What’s better than a cool dip on a hot day?

Garter snake PHOTOS: Ann Brokelman
Garter snake
PHOTOS: Ann Brokelman

On one of those recent ‘too hot to be outside’ Toronto summer days, I found myself walking along the beach at Ashbridges Bay. Since I didn’t want to drive home and turn on their air conditioner, I decided to cool off by taking off my shoes and socks and wading into the water. I was about two steps in when I felt something brush by my foot. I looked down expecting to see minnows, and instead saw: snakes. Not one, but four. I take a lot of pride in honestly saying that I managed not to scream. wild side-garter snake beach 176

As my breathing slowed and my heart moved down from my throat and back into my chest I was able to identify the four little reptiles as northern water snakes – Nerodia sipedon sipedon, one of 17 types of snake found in Ontario. For the next few minutes I stood absolutely still. You might think it was because I was afraid they’d bite me (and you’re not 100 per cent wrong), but mainly I didn’t want them to leave until I could get a good photo. I watched as they would dive to the sandy bottom, likely looking for something to eat, and then return to the surface, all the while circling my legs. I’ve never had anything like that happen before, and I’m not certain I’d like it to happen again!

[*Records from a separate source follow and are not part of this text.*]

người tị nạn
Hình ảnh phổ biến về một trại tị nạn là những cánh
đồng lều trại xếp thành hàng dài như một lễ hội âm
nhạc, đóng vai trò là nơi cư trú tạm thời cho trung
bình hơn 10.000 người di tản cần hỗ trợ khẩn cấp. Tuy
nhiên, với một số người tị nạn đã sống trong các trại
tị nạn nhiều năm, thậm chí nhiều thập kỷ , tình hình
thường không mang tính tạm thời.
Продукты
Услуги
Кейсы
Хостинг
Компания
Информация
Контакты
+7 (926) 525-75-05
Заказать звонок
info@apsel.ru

Another reptile highlight took place about a week later in my own backyard while I was sitting outside watching the eastern skies looking for migrating hawks. Rory, my dog, was just finishing his daily exploration of our yard and walking towards me when he stopped, put his tail up and started darting back and forth near a plant along our fence line. I was instantly intrigued, but not brave enough to check it out myself. Luckily my husband Erle was around and, while I stayed a safe distance back with the dog, he came over with a stick and lifted up the big plant leaves. There, curled up under the plant’s stems, was a big, fat, garter snake, technically called a colubrid snake genus (Thamnophis). Through my camera (I wasn’t letting this one near my feet), I could see the snake’s eyes, which were a brilliant red. We admired the animal for a few moments, and then put the dog in the house and left the snake to his business. It was gone within half an hour, but Rory remembers the spot and has been very cautious about going near the plant again. I should point out that he is a cross breed: half beagle half chicken (Not that I blame him).

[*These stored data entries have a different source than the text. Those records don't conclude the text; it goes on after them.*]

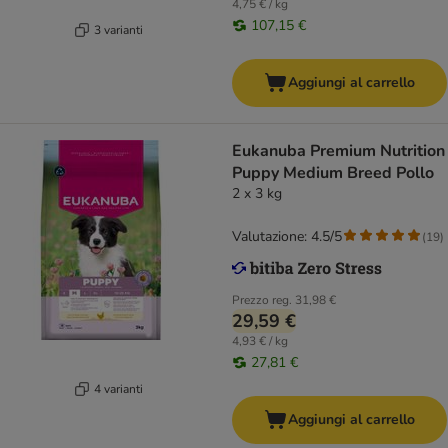
4,75 € / kg
107,15 €
3 varianti
Aggiungi al carrello
Eukanuba Premium Nutrition
Puppy Medium Breed Pollo
2 x 3 kg
Valutazione: 4.5/5
(
19
)
Prezzo reg.
31,98 €
29,59 €
4,93 € / kg
27,81 €
4 varianti
Aggiungi al carrello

Don’t forget that it is also the Year of the Snake in the Chinese Zodiac. According to astrologers, this 2013 Year of the Snake is meant for steady progress and attention to detail. Focus and discipline will be necessary for you to achieve what you set out to create. The Snake is the sixth sign of the Chinese Zodiac, which consists of 12 animal signs. Ancient Chinese wisdom says a Snake in the house is a good omen because it means that your family will not starve.